Bisogna avere un portafoglio particolarmente sostanzioso per acquistarli?
“Ce n’è un po’ per tutte le tasche, a partire mediamente da 500/600 euro a salire. Dipende anche da certe particolarità. Ad esempio, siamo importatori di vasi di giada, altra categoria di arredi d’interni e nostra esclusività. Oppure, ancora, i vasi di Murano da noi trattati sono tutti a denominazione d’origine illustre (Cenedese, Pauly, Alfredo Rossi… ), con il valore aggiunto di duecento/quattrocento tra diamanti, zaffiri, rubini e smeraldi con cui rifiniamo e impreziosiamo l’oggetto”.
La ricerca d’armonia si avverte in tutto quello che viene realizzato in azienda.
“È fondamentale. Ci sono rapporti a cui il nostro occhio è abituato, che siano accostamenti di colore, rapporti volumetrici, lunghezza per altezza ecc., Rispettandoli, qualunque oggetto risulta armonico, piace all’occhio, fatta salva la soggettività di talune scelte. Andando a cambiare certe proporzioni, l’occhio si imbatte in qualcosa che non va: troppo lungo, troppo corto, troppo colorato…“.
Però il troppo lungo o troppo corto o troppo colorato a volte fa ammattire molte donne.
“Certamente, puntiamo su quello lavorando 99% su commissione e pezzi unici, entro certi limiti. Orecchini spaiati e asimmetrie varie ci possono stare ma devono sempre rispettare un certo range”.
Un’armoniosa indisciplina. “Esattamente, devono rientrare in quel pattern, diciamo, per risultare gradevoli e trasmettere una sensazione di giustezza“.
A questo punto, l’assortimento rituale mette d’accordo un po’ tutte?

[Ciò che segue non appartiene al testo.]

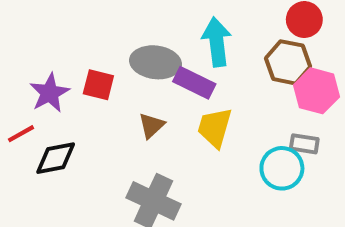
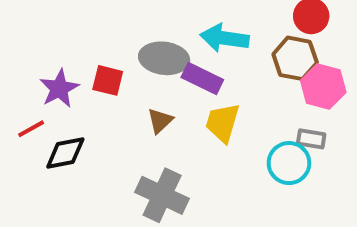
cyan arrow: (217, 42) -> (225, 38), turned -75

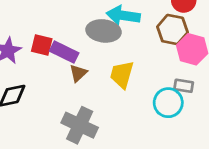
gray ellipse: (164, 58) -> (104, 31), moved
purple rectangle: (202, 78) -> (64, 52), moved

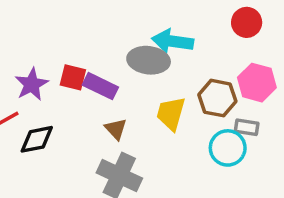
brown hexagon: (172, 30) -> (217, 98), moved
brown triangle: (78, 73) -> (116, 129), moved, turned -30

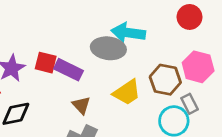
yellow trapezoid: (171, 114) -> (127, 92), turned -140
gray rectangle: (247, 127) -> (190, 104), turned 54

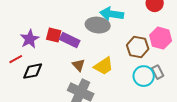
yellow trapezoid: (127, 92) -> (104, 66), moved
gray rectangle: (190, 104) -> (158, 72), moved

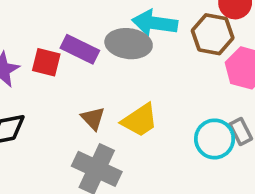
purple rectangle: (70, 40) -> (80, 49), moved
brown hexagon: (138, 47) -> (213, 34), moved

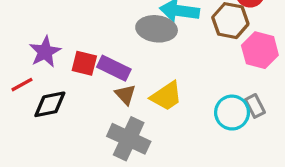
purple rectangle: (80, 49) -> (114, 68), moved
red square: (46, 62) -> (84, 63), moved

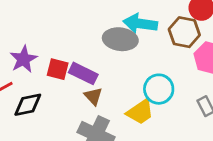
yellow trapezoid: (166, 96) -> (140, 112), moved
cyan circle: (232, 113) -> (159, 89), moved

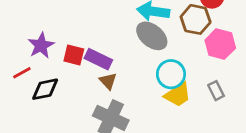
gray ellipse: (120, 39) -> (152, 36), moved, turned 32
yellow trapezoid: (140, 112) -> (178, 95), moved

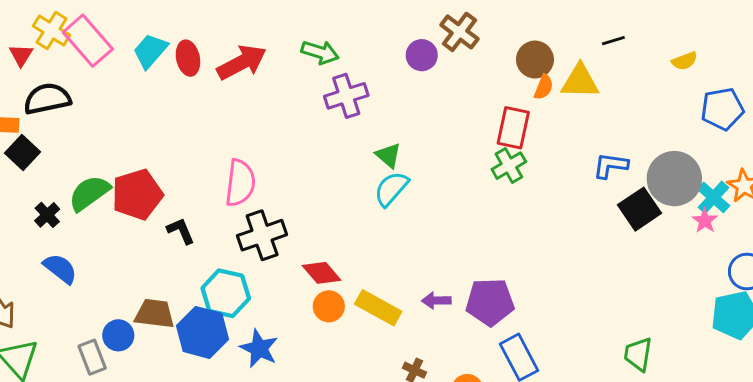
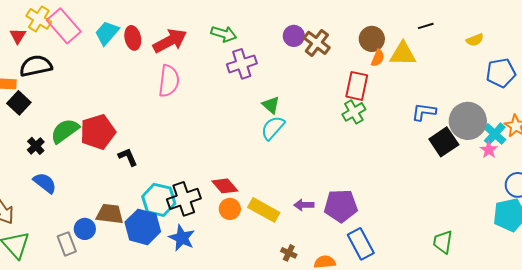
brown cross: (459, 32) -> (317, 43), moved
pink semicircle: (240, 183) -> (169, 81), moved
black cross: (262, 235) -> (184, 199), moved

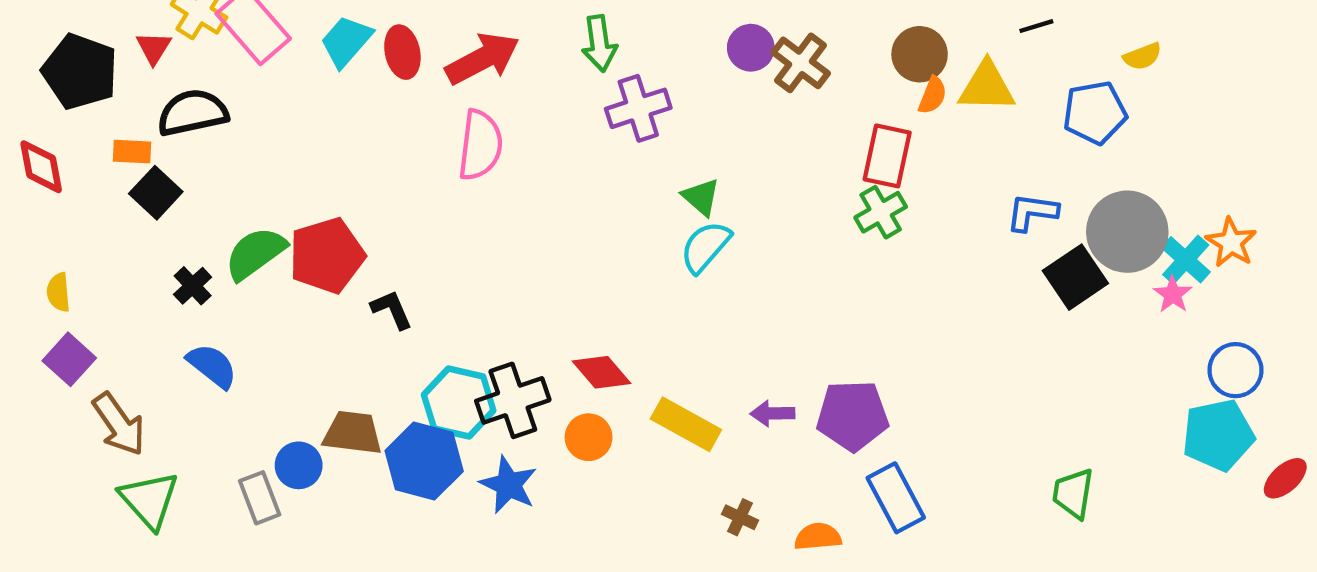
green arrow: (224, 34) -> (599, 43), turned 65
blue pentagon: (501, 73) -> (1095, 113), moved
orange circle: (230, 209) -> (589, 437), moved

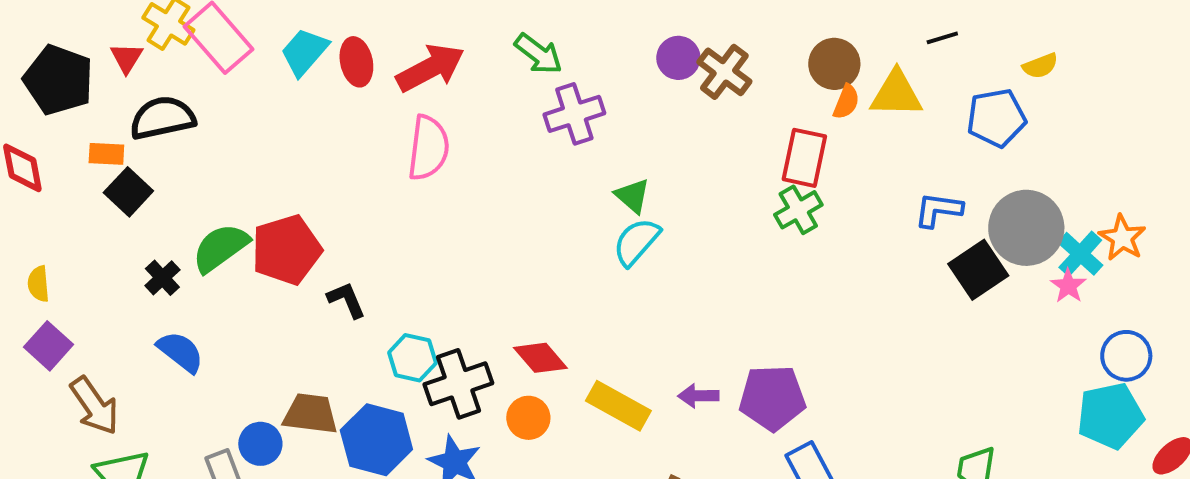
green arrow: (599, 43) -> (538, 54), turned -45
cyan hexagon: (459, 403) -> (412, 358), moved, size x0.7

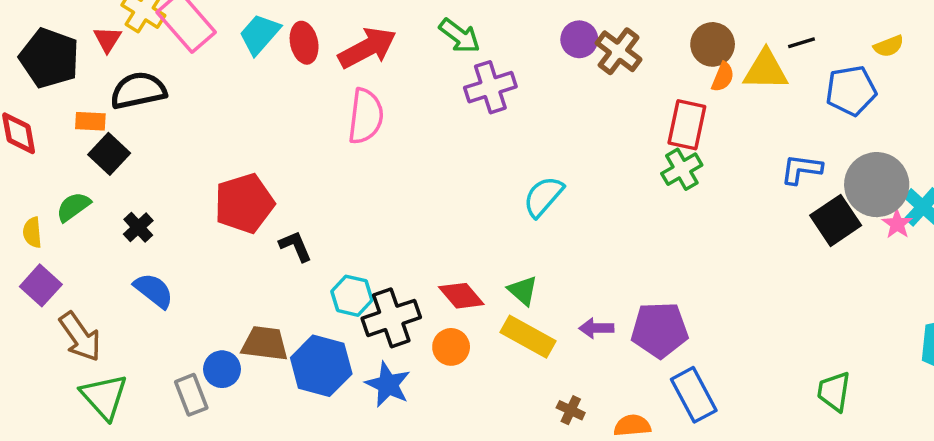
black line: (942, 38) -> (801, 43), moved
green triangle: (632, 196) -> (523, 291), moved
green semicircle: (220, 248) -> (73, 207), moved, size x0.7
pink star: (1068, 286) -> (897, 224), moved

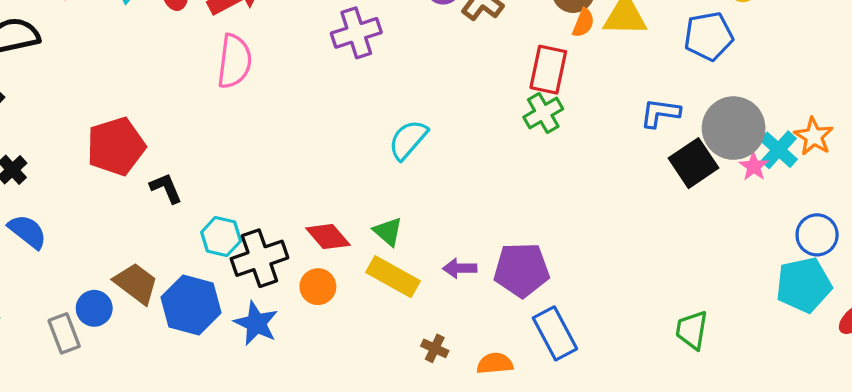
brown trapezoid: (265, 344) -> (136, 283), turned 30

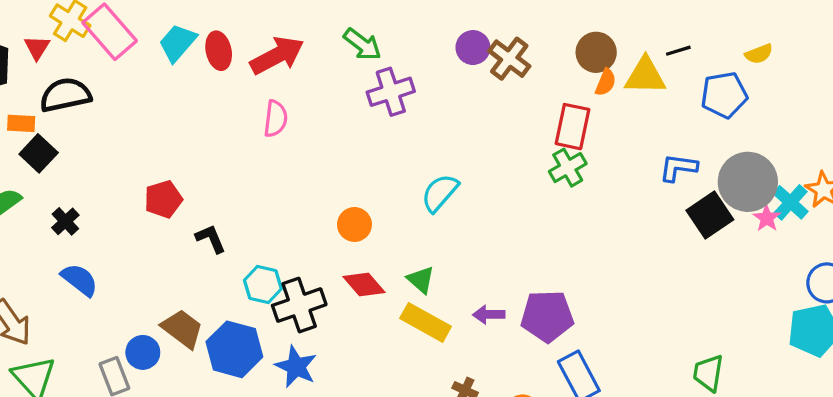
pink semicircle: (234, 61) -> (275, 119), size x0.7
red pentagon: (116, 146) -> (163, 199), size x0.7
orange circle: (318, 287) -> (354, 224), moved

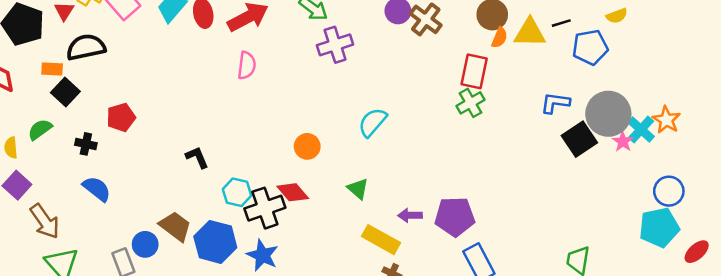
black line: (678, 51) -> (561, 23), moved
red pentagon: (163, 199) -> (121, 117), moved
black cross: (65, 221) -> (86, 144), turned -35
red diamond: (364, 284) -> (293, 192), moved
yellow rectangle: (426, 322) -> (381, 240), moved

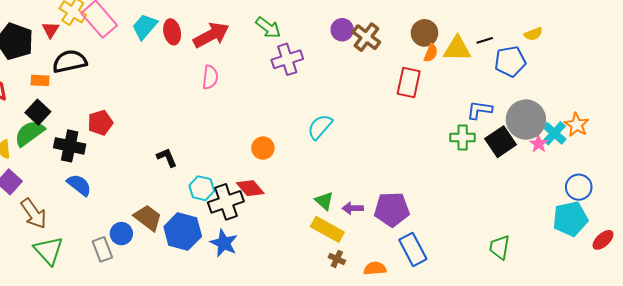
black square: (65, 92) -> (38, 112), moved
green cross: (470, 103) -> (463, 137), moved, turned 30
green semicircle: (40, 129) -> (29, 133), size x1.4
black cross: (86, 144) -> (70, 146), size x1.6
green triangle: (358, 189) -> (324, 201), moved

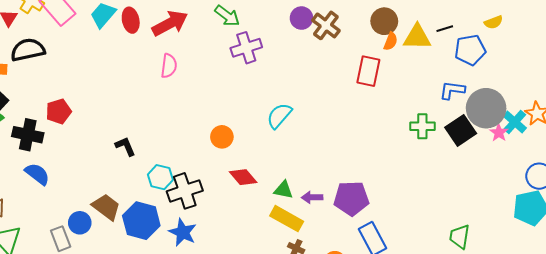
blue L-shape: (479, 110) -> (452, 90), moved
red diamond: (250, 188) -> (243, 177), moved
green triangle: (324, 201) -> (283, 190), turned -30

“Come nostro modus operandi abbiamo ovviamente gioielleria già pronta ma preferiamo tenerla come “sample”, nel senso che è più esaltante per il cliente renderlo parte attiva del processo creativo, si parte dalla scelta della pietra e su questa si va a strutturare il gioiello, realizzato dunque a misura. Questo vale ovviamente anche per le pietre rare, disponibili anch’esse per investimento“.
Le pietre rare, altro fiore all’occhiello dell’azienda.

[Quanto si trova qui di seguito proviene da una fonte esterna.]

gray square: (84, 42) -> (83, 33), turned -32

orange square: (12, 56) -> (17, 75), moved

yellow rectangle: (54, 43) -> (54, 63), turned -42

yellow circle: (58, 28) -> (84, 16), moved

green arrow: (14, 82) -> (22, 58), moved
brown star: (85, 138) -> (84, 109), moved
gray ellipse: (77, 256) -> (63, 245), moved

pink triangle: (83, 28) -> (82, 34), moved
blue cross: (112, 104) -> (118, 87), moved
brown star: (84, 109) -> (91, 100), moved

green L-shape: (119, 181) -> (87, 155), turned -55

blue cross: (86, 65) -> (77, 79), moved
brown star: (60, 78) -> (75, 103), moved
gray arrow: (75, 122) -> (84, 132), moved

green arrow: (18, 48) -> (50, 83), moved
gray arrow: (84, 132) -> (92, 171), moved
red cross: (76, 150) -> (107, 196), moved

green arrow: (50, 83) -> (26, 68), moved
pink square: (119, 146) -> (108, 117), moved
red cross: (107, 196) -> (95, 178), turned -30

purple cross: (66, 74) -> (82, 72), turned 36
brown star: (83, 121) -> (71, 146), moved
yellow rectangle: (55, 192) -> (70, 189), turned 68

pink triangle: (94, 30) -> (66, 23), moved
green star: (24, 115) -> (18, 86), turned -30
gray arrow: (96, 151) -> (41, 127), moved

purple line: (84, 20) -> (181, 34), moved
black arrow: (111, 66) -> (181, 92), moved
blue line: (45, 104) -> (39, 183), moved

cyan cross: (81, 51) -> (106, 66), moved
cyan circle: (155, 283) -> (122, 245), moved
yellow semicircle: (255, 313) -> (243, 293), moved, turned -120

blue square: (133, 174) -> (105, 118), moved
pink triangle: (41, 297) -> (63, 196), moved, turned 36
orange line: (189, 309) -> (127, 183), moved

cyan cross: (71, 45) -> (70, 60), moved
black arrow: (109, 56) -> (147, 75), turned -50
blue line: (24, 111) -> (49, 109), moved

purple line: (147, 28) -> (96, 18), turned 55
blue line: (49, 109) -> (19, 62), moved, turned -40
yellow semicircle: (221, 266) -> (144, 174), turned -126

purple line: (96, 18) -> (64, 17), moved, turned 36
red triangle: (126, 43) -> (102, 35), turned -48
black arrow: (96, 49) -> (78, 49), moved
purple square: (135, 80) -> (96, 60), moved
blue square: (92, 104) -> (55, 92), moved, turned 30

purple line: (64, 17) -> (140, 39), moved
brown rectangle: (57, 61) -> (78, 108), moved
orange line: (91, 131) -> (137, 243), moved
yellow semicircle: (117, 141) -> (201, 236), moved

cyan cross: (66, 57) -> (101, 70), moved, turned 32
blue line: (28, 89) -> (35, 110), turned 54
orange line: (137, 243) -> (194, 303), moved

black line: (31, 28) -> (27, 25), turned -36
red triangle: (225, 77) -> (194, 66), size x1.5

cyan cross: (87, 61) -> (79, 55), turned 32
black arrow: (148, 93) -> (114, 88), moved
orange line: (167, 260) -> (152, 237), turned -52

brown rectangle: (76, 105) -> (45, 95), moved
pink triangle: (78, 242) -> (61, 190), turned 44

“Provengono da ogni parte del mondo, principalmente dal Madagascar, dove vengono attinte direttamente in miniera, dal Brasile, dalla Thailandia. Sorprenderà scoprire che rosso è anche uno spinello, verde un granato tzavorite, blu una tanzanite e azzurra un’apatite“.
Attraggono più delle gemme canoniche come diamanti, zaffiri, rubini e smeraldi?

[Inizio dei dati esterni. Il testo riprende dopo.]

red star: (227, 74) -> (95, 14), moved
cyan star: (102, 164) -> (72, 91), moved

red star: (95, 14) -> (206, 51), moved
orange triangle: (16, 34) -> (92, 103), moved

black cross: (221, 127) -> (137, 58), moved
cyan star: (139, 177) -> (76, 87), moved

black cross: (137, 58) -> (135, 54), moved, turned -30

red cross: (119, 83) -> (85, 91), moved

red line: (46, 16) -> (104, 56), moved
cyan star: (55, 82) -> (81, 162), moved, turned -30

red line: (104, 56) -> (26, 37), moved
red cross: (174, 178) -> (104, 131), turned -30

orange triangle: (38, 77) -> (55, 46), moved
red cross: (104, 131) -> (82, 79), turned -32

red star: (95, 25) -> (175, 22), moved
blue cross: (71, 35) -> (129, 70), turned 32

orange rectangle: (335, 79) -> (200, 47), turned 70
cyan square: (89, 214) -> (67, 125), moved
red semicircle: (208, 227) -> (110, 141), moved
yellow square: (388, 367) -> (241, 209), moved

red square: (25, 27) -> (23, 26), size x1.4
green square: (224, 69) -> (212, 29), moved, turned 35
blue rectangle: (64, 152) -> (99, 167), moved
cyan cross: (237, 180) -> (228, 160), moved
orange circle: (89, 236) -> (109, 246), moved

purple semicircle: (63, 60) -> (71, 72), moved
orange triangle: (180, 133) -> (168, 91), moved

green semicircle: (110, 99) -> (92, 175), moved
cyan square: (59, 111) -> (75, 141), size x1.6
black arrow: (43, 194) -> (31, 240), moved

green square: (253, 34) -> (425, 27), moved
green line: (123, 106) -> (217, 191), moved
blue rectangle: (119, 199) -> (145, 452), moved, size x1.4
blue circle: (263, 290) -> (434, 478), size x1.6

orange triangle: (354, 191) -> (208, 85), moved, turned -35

“Senz’altro. La ragione è prima di tutto la ricercatezza del pezzo. Punto secondo, diamanti, zaffiri, rubini e smeraldi sono di casa in molte gioiellerie. Se invece si comincia a parlare di un granato malaya o di uno spinello viola allora il discorso si fa più selettivo. Ci puntiamo da anni. Quella che viene qui è una clientela scremata, non cerca la firma, non cerca l’ovvio, è attratta dalla particolarità”.